Tragedia è imitazione di un’azione seria e compiuta, avente una propria grandezza, con parola ornata, distintamente per ciascun elemento nelle sue parti, di persone che agiscono e non tramite una narrazione, la quale per mezzo di pietà e paura, porta a compimento la depurazione di siffatte emozioni. (Poetica, 49b25-30)

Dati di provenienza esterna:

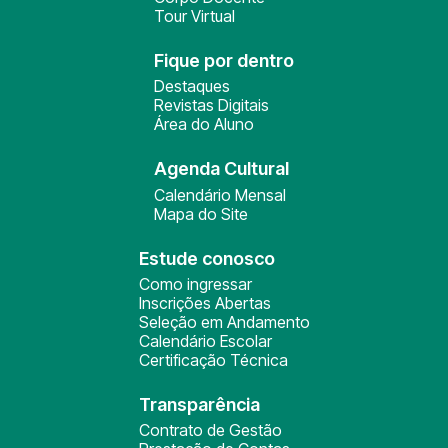
Tour Virtual
Fique por dentro
Destaques
Revistas Digitais
Área do Aluno
Agenda Cultural
Calendário Mensal
Mapa do Site
Estude conosco
Como ingressar
Inscrições Abertas
Seleção em Andamento
Calendário Escolar
Certificação Técnica
Transparência
Contrato de Gestão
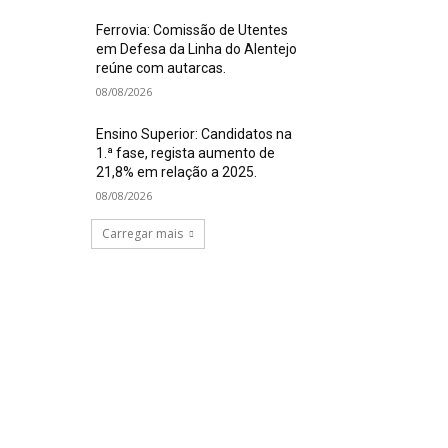
Ferrovia: Comissão de Utentes
em Defesa da Linha do Alentejo
reúne com autarcas.
08/08/2026
Ensino Superior: Candidatos na
1.ª fase, regista aumento de
21,8% em relação a 2025.
08/08/2026
Carregar mais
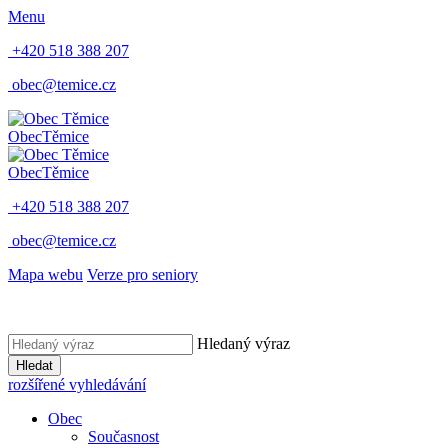
Menu
+420 518 388 207
obec@temice.cz
Obec
Těmice
Obec
Těmice
+420 518 388 207
obec@temice.cz
Mapa webu
Verze pro seniory
Hledaný výraz
Hledat
rozšířené vyhledávání
Obec
Současnost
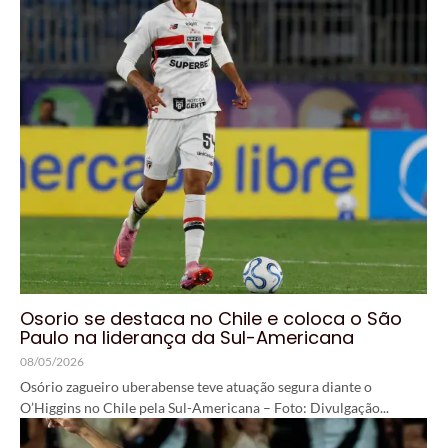
Osorio se destaca no Chile e coloca o São
Paulo na liderança da Sul-Americana
08/05/2026
Osório zagueiro uberabense teve atuação segura diante o
O’Higgins no Chile pela Sul-Americana – Foto: Divulgação...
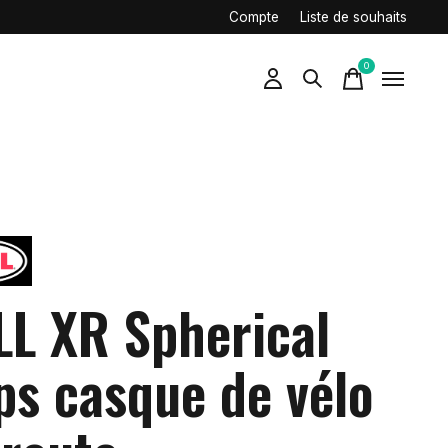
Compte
Liste de souhaits
0
items
LL XR Spherical
ps casque de vélo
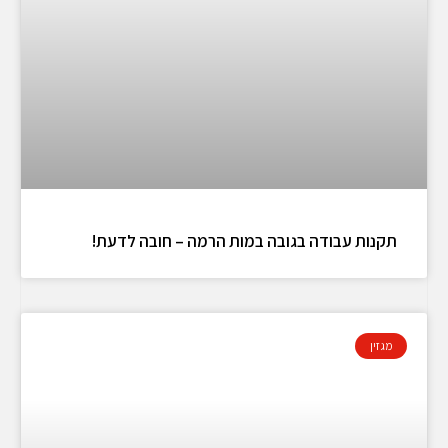
תקנות עבודה בגובה במות הרמה – חובה לדעת!
מגזין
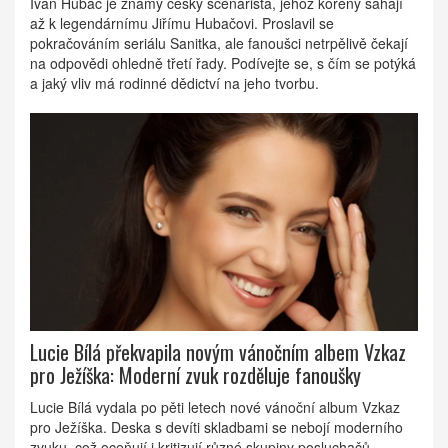
Ivan Hubač je známý český scénárista, jehož kořeny sahají
až k legendárnímu Jiřímu Hubačovi. Proslavil se
pokračováním seriálu Sanitka, ale fanoušci netrpělivě čekají
na odpovědi ohledně třetí řady. Podívejte se, s čím se potýká
a jaký vliv má rodinné dědictví na jeho tvorbu.
Lucie Bílá překvapila novým vánočním albem Vzkaz
pro Ježíška: Moderní zvuk rozděluje fanoušky
Lucie Bílá vydala po pěti letech nové vánoční album Vzkaz
pro Ježíška. Deska s devíti skladbami se nebojí moderního
zvuku, což oceňují i kritizují různé skupiny posluchačů.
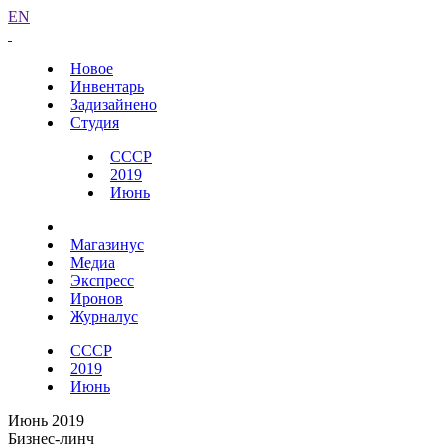
EN
Новое
Инвентарь
Задизайнено
Студия
СССР
2019
Июнь
Магазинус
Медиа
Экспресс
Иронов
Журналус
СССР
2019
Июнь
Июнь 2019
Бизнес-линч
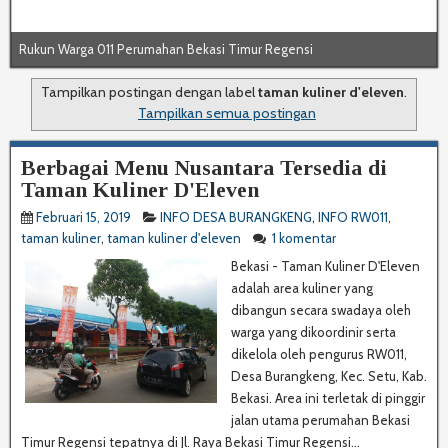
Rukun Warga 011 Perumahan Bekasi Timur Regensi
Tampilkan postingan dengan label
taman kuliner d'eleven
.
Tampilkan semua postingan
Berbagai Menu Nusantara Tersedia di
Taman Kuliner D'Eleven
Februari 15, 2019
INFO DESA BURANGKENG
,
INFO RW011
,
taman kuliner
,
taman kuliner d'eleven
1 komentar
Bekasi - Taman Kuliner D'Eleven
adalah area kuliner yang
dibangun secara swadaya oleh
warga yang dikoordinir serta
dikelola oleh pengurus RW011,
Desa Burangkeng, Kec. Setu, Kab.
Bekasi. Area ini terletak di pinggir
jalan utama perumahan Bekasi
Timur Regensi tepatnya di Jl. Raya Bekasi Timur Regensi...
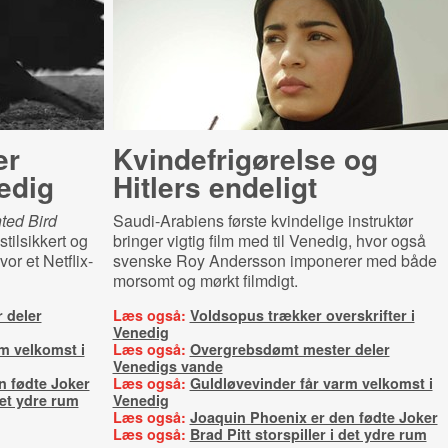
er
Kvin­de­fri­gø­rel­se og
nedig
Hitlers endeligt
ted Bird
Saudi-Arabiens første kvindelige instruktør
stilsikkert og
bringer vigtig film med til Venedig, hvor også
vor et Netflix-
svenske Roy Andersson imponerer med både
morsomt og mørkt filmdigt.
 deler
Læs også:
Voldsopus trækker overskrifter i
Venedig
m velkomst i
Læs også:
Overgrebsdømt mester deler
Venedigs vande
n fødte Joker
Læs også:
Guldløvevinder får varm velkomst i
det ydre rum
Venedig
Læs også:
Joaquin Phoenix er den fødte Joker
Læs også:
Brad Pitt storspiller i det ydre rum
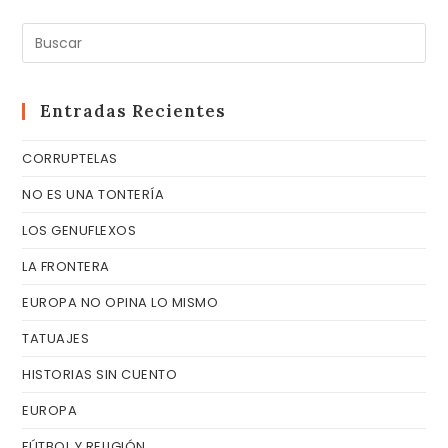
Pul
Es
pa
cer
Entradas Recientes
el
CORRUPTELAS
pa
de
NO ES UNA TONTERÍA
bú
LOS GENUFLEXOS
LA FRONTERA
EUROPA NO OPINA LO MISMO
TATUAJES
HISTORIAS SIN CUENTO
EUROPA
FÚTBOL Y RELIGIÓN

La pietà si prova davanti a chi è sventurato senza sua colpa (il fato avverso, ecc.), la paura quando lo sventurato è comparabile con noi stessi, quando pensiamo che ciò che è accaduto a lui potrebbe accadere benissimo anche a noi. Si tratta, dunque, di sentimenti o moti dell’animo, di emozioni, che si provano quando si assiste a determinate sciagure o pene o lutti di altre persone; sono i sentimenti che prova chi legge una tragedia o assiste a uno spettacolo, e sono questi sentimenti oggetto di catarsi.

Conclusione

Fissiamo alcuni punti a conclusione della nostra indagine della concezione dell’arte in Aristotele, cominciando con un’annotazione di tipo tecnico: trattando della tragedia, Aristotele decreta un incontrastato primato della parola sulla vista. Lo spettacolo, che pure è uno degli elementi fondamentali della rappresentazione teatrale, sembra sfuggire alla trattazione dell’arte stessa. Qui non può non venire alla mente la fulminea osservazione di Nietzsche, il quale nota che trattare della tragedia, senza sapere come era allestita ed effettivamente rappresentata, è come leggere il libretto di un’opera lirica senza ascoltarne la musica e vederne la rappresentazione. Si perde l’essenziale. V. Il dramma musicale greco (una delle Conferenze di Basilea, 1870)

Vi è poi, nella Poetica, l’esclusione della trattazione specifica della figura del poeta. Per Platone il poeta seduce ed inganna, quindi è pericoloso per una società che vuole conformarsi ai principi del vero bene. Nella Poetica, invece, la poesia appare un’attività naturale e meritevole, che può essere descritta e spiegata. Il poeta non è più il temuto rivale del filosofo, ma diventa, in ultima analisi, un artigiano del sapere, anche se sommo per il suo talento.

Riconoscendo alla poesia uno statuto epistemologico, Aristotele in realtà la subordina, la asservisce, come modo inferiore del sapere, al dominio incontrastato del filosofo, il quale, a sua volta, subisce una trasformazione radicale, perché non è più il pioniere che sfida e bonifica territori selvaggi, ma l’indagatore e il sistematizzatore. Aristotele, in definitiva, al di là della sua formidabile analisi del concetto di techne, ci presenta un’immagine familiare della poesia, quella di un utile svago, un’attività del tempo libero, dignitosa, ma irrimediabilmente secondaria, perciò la sua “riabilitazione” dell’arte e della poesia ha davvero un costo elevato.